A few years ago, back when bit.ly was free and you could see anyone’s click-through stats just by sticking a + on the end of the link, we ran a small experiment. One of us spent a summer looking at hundreds of bit.ly links posted by artists promoting their own ticket sales. Because we also had access to the ticket sales data in real time, we could match the clicks to actual purchases. Not just engagement — money in the door.

What we found was uncomfortable, in a useful way.

When artists posted moody, stylistic photos of themselves — the carefully-lit black-and-white portrait, the dramatic backstage shot, the artful hand-on-microphone close-up — they got a lot of likes. People love that stuff. The like-to-impression ratio was great. The follower count went up. And the click-through rate on the ticket link was poor, and the sales were poor.

When artists turned the camera around and posted what the room actually looked like — the crowd, the lights, the energy, the people having a night out — they got fewer likes. The post looked less polished. The follower count moved less.
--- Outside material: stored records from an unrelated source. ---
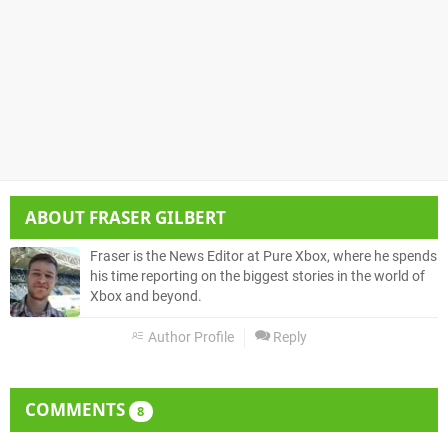
ABOUT
FRASER GILBERT
Fraser is the News Editor at Pure Xbox, where he spends
his time reporting on the biggest stories in the world of
Xbox and beyond.
Author Profile
Reply
COMMENTS
8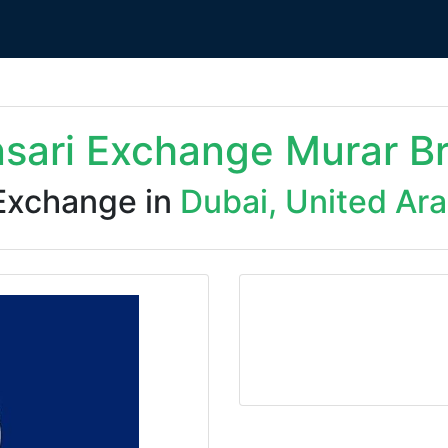
nsari Exchange Murar B
Exchange in
Dubai, United Ar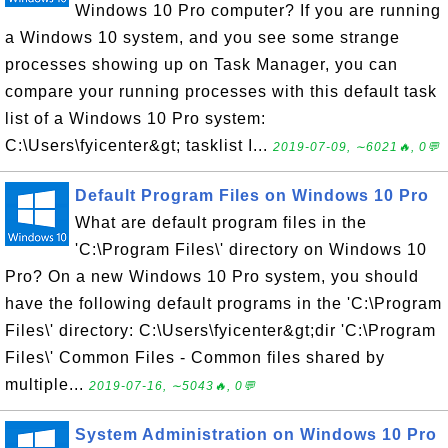
Windows 10 Pro computer? If you are running
a Windows 10 system, and you see some strange
processes showing up on Task Manager, you can
compare your running processes with this default task
list of a Windows 10 Pro system:
C:\Users\fyicenter&gt; tasklist I...
2019-07-09, ∼6021🔥, 0💬
Default Program Files on Windows 10 Pro
What are default program files in the
'C:\Program Files\' directory on Windows 10
Pro? On a new Windows 10 Pro system, you should
have the following default programs in the 'C:\Program
Files\' directory: C:\Users\fyicenter&gt;dir 'C:\Program
Files\' Common Files - Common files shared by
multiple...
2019-07-16, ∼5043🔥, 0💬
System Administration on Windows 10 Pro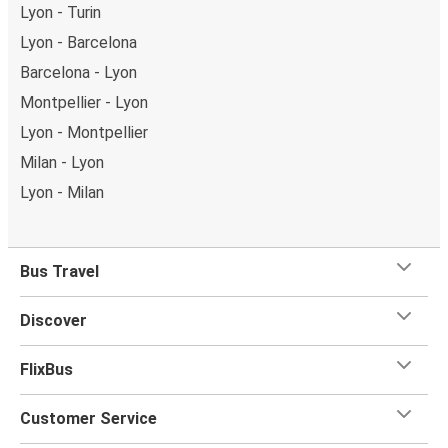
Lyon - Turin
Lyon - Barcelona
Barcelona - Lyon
Montpellier - Lyon
Lyon - Montpellier
Milan - Lyon
Lyon - Milan
Bus Travel
Discover
FlixBus
Customer Service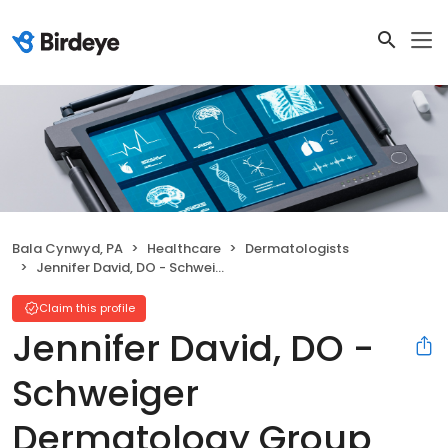
Bala Cynwyd, PA
Healthcare
Dermatologists
Jennifer David, DO - Schweiger Dermatology Group
Claim this profile
Jennifer David, DO -
Schweiger
Dermatology Group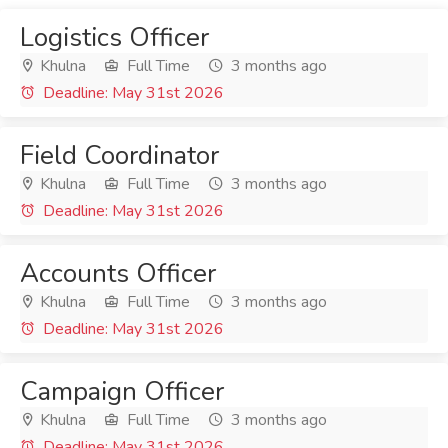
Logistics Officer
Khulna
Full Time
3 months ago
Deadline: May 31st 2026
Field Coordinator
Khulna
Full Time
3 months ago
Deadline: May 31st 2026
Accounts Officer
Khulna
Full Time
3 months ago
Deadline: May 31st 2026
Campaign Officer
Khulna
Full Time
3 months ago
Deadline: May 31st 2026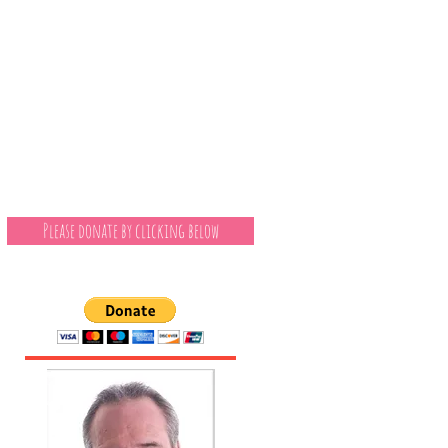
Please donate by clicking below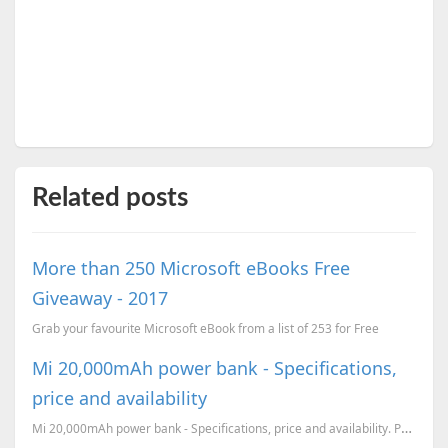
Related posts
More than 250 Microsoft eBooks Free
Giveaway - 2017
Grab your favourite Microsoft eBook from a list of 253 for Free
Mi 20,000mAh power bank - Specifications,
price and availability
Mi 20,000mAh power bank - Specifications, price and availability. Price comparisson with the leadin...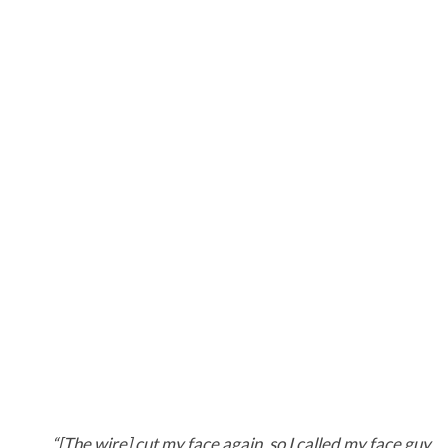
“[The wire] cut my face again, so I called my face guy…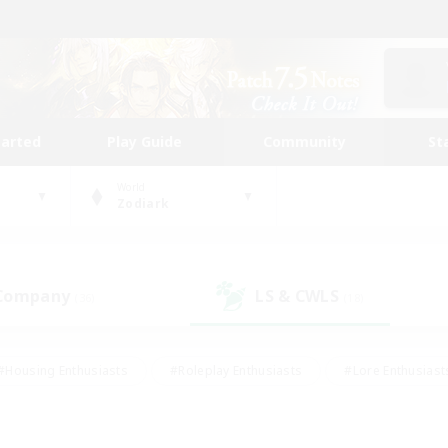
tarted
Play Guide
Community
St
World
Zodiark
 Company
LS & CWLS
(36)
(18)
#Housing Enthusiasts
#Roleplay Enthusiasts
#Lore Enthusiast
mour Enthusiasts
#Treasure Maps
#Beginner & Novice Friend
ent Friendly
#Player Events
#Socially Active
#Student Fr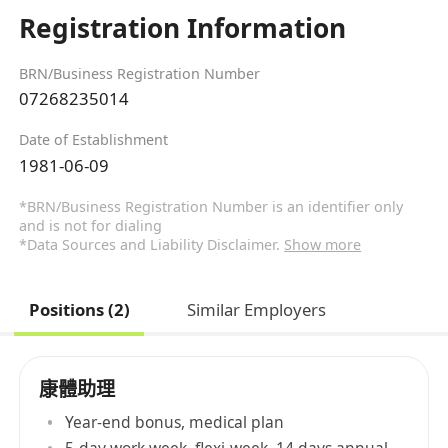
Registration Information
BRN/Business Registration Number
07268235014
Date of Establishment
1981-06-09
*BRN/Business Registration Number is an identifier only
and is not for dialing
*Data Sources and Liability Disclaimer.
Show more
Positions (2)
Similar Employers
康體助理
Year-end bonus, medical plan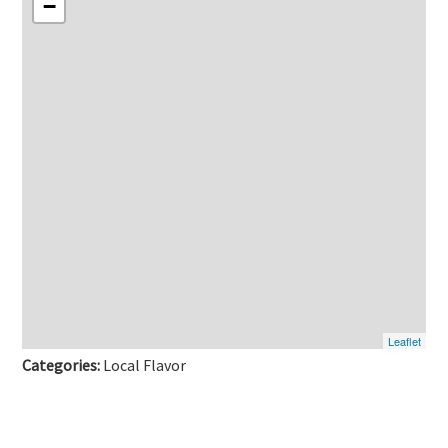
−
Leaflet
Categories:
Local Flavor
And the click-throughs were dramatically higher, and the ticket sales followed.

The pattern was consistent enough that we stopped treating it as an interesting observation and started treating it as a rule.

The thing you’re selling isn’t you

This is the punchline, and it’s worth sitting with for a moment because most artists actively resist it: the product is not you. The product is being in the audience.

When someone is deciding whether to buy a ticket, they’re not deciding whether they like your face or your hair or your aesthetic. They’re deciding whether they want to be there. They’re projecting themselves into the room. The question they’re asking, consciously or not, is “would I have a good time?”

A polished portrait answers a different question. It answers “is this artist cool?” — and a yes to that question is a like, not a ticket purchase. Liking your photo costs nothing. Showing up costs €25 and a Tuesday evening.

The crowd shot, the room shot, the audience-from-the-stage shot — those answer the question the buyer is actually asking. They show what the experience looks like. They give the viewer somewhere to mentally place themselves.

Why this is hard

Posting the artful self-portrait is much more comfortable than posting a video of the back of three hundred heads. The portrait is about you, controlled by you, lit the way you like. The crowd shot is messy, off-balance, full of strangers, and feels like it’s not really “your” content. It’s the venue’s content. It’s the audience’s content. It’s everyone’s content.

That discomfort is the whole point. If you wouldn’t post it because it doesn’t feel like yours, that’s exactly why a stranger watching it can mentally walk into it. There’s room for them in it. The portrait has no room — it’s full of you.

What to actually do

You don’t have to stop posting portraits. But if you’re trying to sell tickets — meaning, if there’s a bit.ly or a tickets.com or a venue link in the post — pair the link with content that shows the experience, not the artist.

Some practical things that work:

  • Crowd shots from the stage during the actual show, posted same-day. Even a phone clip of the front row singing along is gold.
  • B-roll from soundcheck that shows the venue filling up, the lights coming on, the bar in the background.
  • Short clips of the audience reacting — laughing, dancing, hands in the air. Sound off, captions on, three to ten seconds.
  • The walk to the venue. People in line. The marquee. The neon sign over the door. The whole pre-show ritual of showing up.
  • A photo from the perspective of a punter, not the artist. Eye level, in the crowd, looking at the stage.

The portrait can stay on the grid. Just don’t expect it to do work it’s not built for.

The wider point

Likes are a measure of how good a post is at being a post. They are not a measure of how good a post is at selling a ticket. These are very different jobs, and it’s possible — common, actually — to be excellent at one and bad at the other.

If your goal is reach, post what gets liked. If your goal is sales, post what makes a stranger imagine themselves in the room. They’re rarely the same image.